The Fast K-Means option provides a dramatic performance improvement over the K-Means option. When selected, the options on the analysis parameters tab are altered and the options on the expert options tab are not available. With Fast K-Means, the options include the following:
- The Number of Clusters, Convergence Criterion and Maximum Iterations are provided as before.
- The option to remove null values using list-wise deletion is not offered, it is automatically done.
- The Variable Importance Evaluation Reports are not offered.
- The Cluster Definitions Database and Table names are supplied by you. This table stores the model and the scoring module processes it. It can also be used to continue execution starting with the cluster definitions in this table, rather than using random starting clusters.
- An Advertise Option option is provided for the Cluster Definitions table.
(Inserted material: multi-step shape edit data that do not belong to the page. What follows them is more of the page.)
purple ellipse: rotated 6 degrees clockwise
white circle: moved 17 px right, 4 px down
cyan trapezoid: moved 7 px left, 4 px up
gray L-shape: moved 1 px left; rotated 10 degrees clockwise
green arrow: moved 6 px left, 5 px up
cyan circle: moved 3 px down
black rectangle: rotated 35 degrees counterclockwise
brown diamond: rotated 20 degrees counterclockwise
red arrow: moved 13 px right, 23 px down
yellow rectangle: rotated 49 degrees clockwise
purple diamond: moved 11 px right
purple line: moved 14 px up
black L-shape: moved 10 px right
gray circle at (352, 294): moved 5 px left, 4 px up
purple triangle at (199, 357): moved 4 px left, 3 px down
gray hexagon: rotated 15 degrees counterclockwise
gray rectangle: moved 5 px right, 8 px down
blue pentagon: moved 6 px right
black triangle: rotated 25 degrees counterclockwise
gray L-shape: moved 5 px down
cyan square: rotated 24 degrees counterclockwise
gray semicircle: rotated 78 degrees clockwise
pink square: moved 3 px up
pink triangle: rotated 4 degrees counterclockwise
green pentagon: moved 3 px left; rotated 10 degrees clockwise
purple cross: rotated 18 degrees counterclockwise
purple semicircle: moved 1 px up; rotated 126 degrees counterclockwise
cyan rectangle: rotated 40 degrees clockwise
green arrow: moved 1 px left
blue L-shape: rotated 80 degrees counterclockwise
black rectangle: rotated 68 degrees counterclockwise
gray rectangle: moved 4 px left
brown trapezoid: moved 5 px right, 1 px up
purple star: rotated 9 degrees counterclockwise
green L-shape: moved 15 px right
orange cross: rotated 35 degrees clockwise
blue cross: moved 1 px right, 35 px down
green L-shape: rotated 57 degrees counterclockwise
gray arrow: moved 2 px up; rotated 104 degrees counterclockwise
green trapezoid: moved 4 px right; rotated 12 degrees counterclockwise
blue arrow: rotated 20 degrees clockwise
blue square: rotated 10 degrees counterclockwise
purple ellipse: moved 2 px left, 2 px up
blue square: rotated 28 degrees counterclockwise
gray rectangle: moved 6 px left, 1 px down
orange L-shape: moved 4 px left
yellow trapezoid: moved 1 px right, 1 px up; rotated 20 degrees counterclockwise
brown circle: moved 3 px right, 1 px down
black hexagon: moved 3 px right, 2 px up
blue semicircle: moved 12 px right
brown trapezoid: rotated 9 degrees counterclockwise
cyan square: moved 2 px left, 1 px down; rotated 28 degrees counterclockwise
The Fast K-Means algorithm creates an output table structured differently than other clustering algorithms. The output table is converted into the style used by other algorithms (that is, viewed as a report and graphed in the usual manner). If the conversion is not possible, you can view the cluster definitions in the new style as data, along with the progress report.
Install the td_analyze external stored procedure and the tda_kmeans table operator called by the stored procedure in the database where the TWM metadata tables reside. Use the Install or Uninstall UDFs option under the Teradata Warehouse Miner start program item, selecting the option to Install TD_Analyze UDFs.